» **AIM OF THE TASK**: If a line in the data below includes the string "دوره", please return a copy of it.

» **MATERIAL FOR THE TASK**:
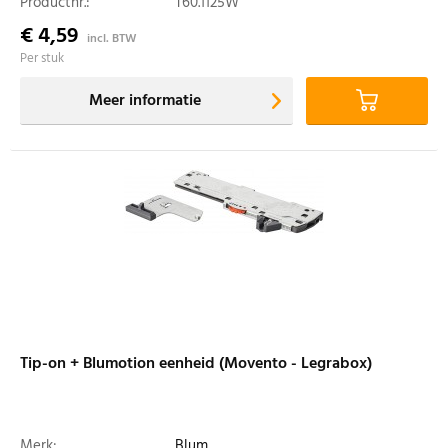
Productnr.:
T60.1125W
€ 4,59
incl. BTW
Per stuk
Meer informatie
Tip-on + Blumotion eenheid (Movento - Legrabox)
Merk:
Blum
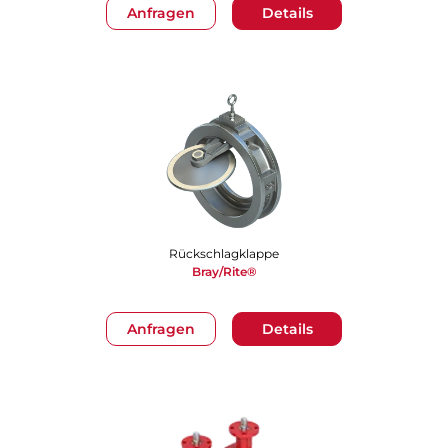
Anfragen
Details
Rückschlagklappe
Bray/Rite®
Anfragen
Details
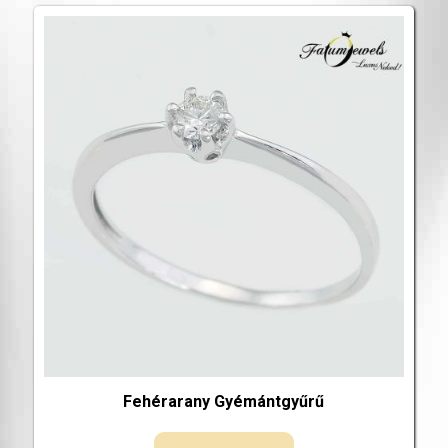
Fehérarany Gyémántgyűrű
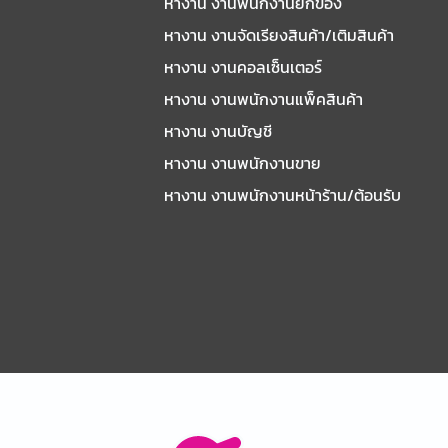
หางาน งานพนักงานยกของ
หางาน งานจัดเรียงสินค้า/เติมสินค้า
หางาน งานคอลเซ็นเตอร์
หางาน งานพนักงานแพ็คสินค้า
หางาน งานบัญชี
หางาน งานพนักงานขาย
หางาน งานพนักงานหน้าร้าน/ต้อนรับ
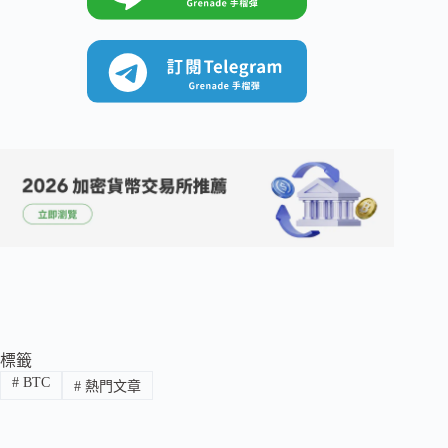
標籤
#
BTC
#
熱門文章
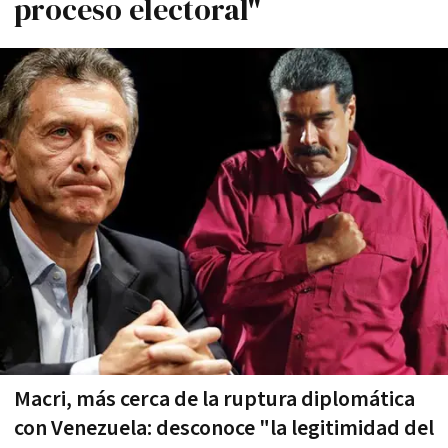
proceso electoral"
Macri, más cerca de la ruptura diplomática
con Venezuela: desconoce "la legitimidad del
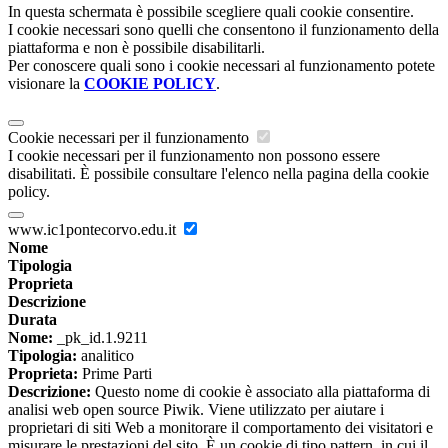
In questa schermata è possibile scegliere quali cookie consentire.
I cookie necessari sono quelli che consentono il funzionamento della
piattaforma e non è possibile disabilitarli.
Per conoscere quali sono i cookie necessari al funzionamento potete
visionare la
COOKIE POLICY
.
Cookie necessari per il funzionamento
I cookie necessari per il funzionamento non possono essere
disabilitati. È possibile consultare l'elenco nella pagina della cookie
policy.
www.ic1pontecorvo.edu.it
Nome
Tipologia
Proprieta
Descrizione
Durata
Nome:
_pk_id.1.9211
Tipologia:
analitico
Proprieta:
Prime Parti
Descrizione:
Questo nome di cookie è associato alla piattaforma di
analisi web open source Piwik. Viene utilizzato per aiutare i
proprietari di siti Web a monitorare il comportamento dei visitatori e
misurare le prestazioni del sito. È un cookie di tipo pattern, in cui il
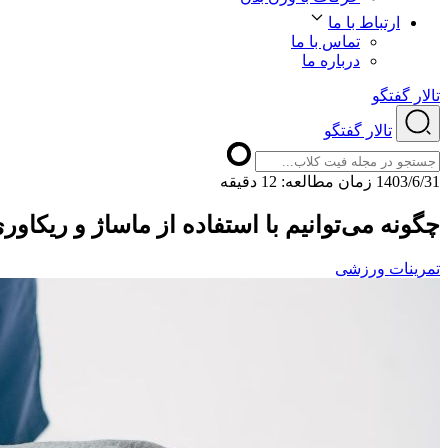
ارتباط با ما
تماس با ما
درباره ما
تالار گفتگو
تالار گفتگو
1403/6/31
ﺯﻣﺎﻥ ﻣﻄﺎﻟﻌﻪ: 12 دقیقه
چگونه می‌توانیم با استفاده از ماساژ و ریکاو
تمرینات ورزشی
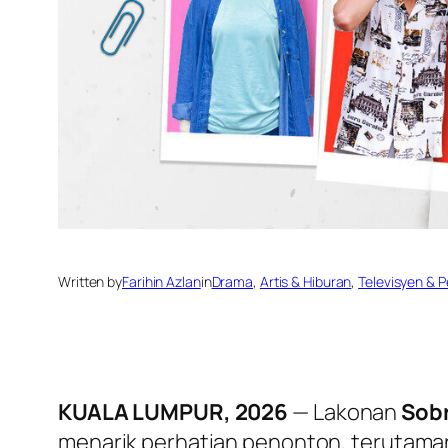
Written by
Farihin Azlan
in
Drama
, 
Artis & Hiburan
, 
Televisyen & 
KUALA LUMPUR, 2026
— Lakonan
Sobr
menarik perhatian penonton, terutaman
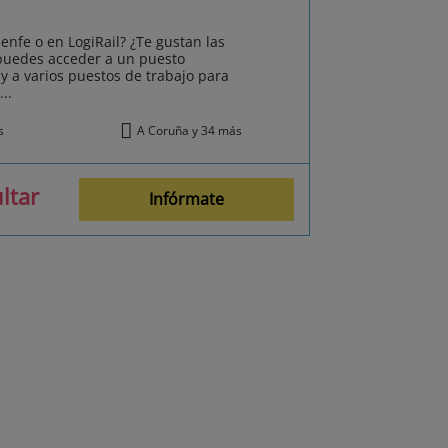
enfe o en LogiRail? ¿Te gustan las
 puedes acceder a un puesto
 y a varios puestos de trabajo para
..
s
A Coruña y 34 más
ltar
Infórmate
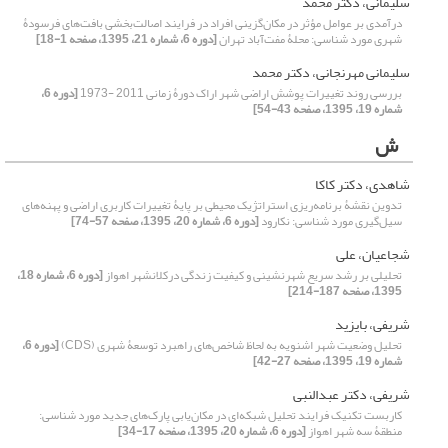
سلیمانی، دکتر محمد
درآمدی بر عوامل مؤثر در مکان‌گزینی افراد در فرایند اصالت‌بخشی بافت‌های فرسودۀ
شهری مورد شناسی: محلۀ مفت‌آباد‌ تهران
[دوره 6، شماره 21، 1395، صفحه 1-18]
سلیمانی مهرنجانی، دکتر محمد
بررسی روند تغییرات پوشش اراضی شهر اراک دورۀ زمانی 2011 -1973
[دوره 6،
شماره 19، 1395، صفحه 43-54]
ش
شاهدی، دکتر کاکا
تدوین نقشۀ برنامه‌ریزی استراتژیک محیطی بر پایۀ تغییرات کاربری اراضی و پهنه‌های
سیل‌گیری مورد شناسی: نکارود
[دوره 6، شماره 20، 1395، صفحه 57-74]
شجاعیان، علی
تحلیلی بر رشد سریع شهرنشینی و کیفیت زندگی درکلانشهر اهواز
[دوره 6، شماره 18،
1395، صفحه 187-214]
شریفی، بایزید
تحلیل وضعیت شهر اشنویه به لحاظ شاخص‌های راهبرد توسعۀ شهری (CDS)
[دوره 6،
شماره 19، 1395، صفحه 27-42]
شریفی، دکتر عبدالنبی
کاربست تکنیک فرایند تحلیل شبکه‌ای در مکان‌یابی پارک‌‌های جدید مورد شناسی:
منطقۀ سه شهر اهواز
[دوره 6، شماره 20، 1395، صفحه 17-34]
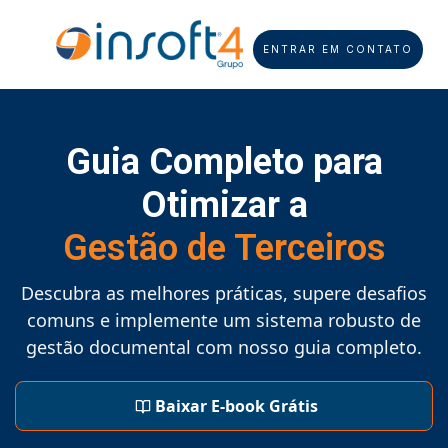
ENTRAR EM CONTATO
Guia Completo para
Otimizar a
Gestão de Terceiros
Descubra as melhores práticas, supere desafios
comuns e implemente um sistema robusto de
gestão documental com nosso guia completo.
Baixar E-book Grátis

» **COMPLETED EXERCISE**:
[دوره 6، شماره 21، 1395، صفحه 1-18]
[دوره 6،
[دوره 6، شماره 20، 1395، صفحه 57-74]
[دوره 6، شماره 18،
[دوره 6،
[دوره 6، شماره 20، 1395، صفحه 17-34]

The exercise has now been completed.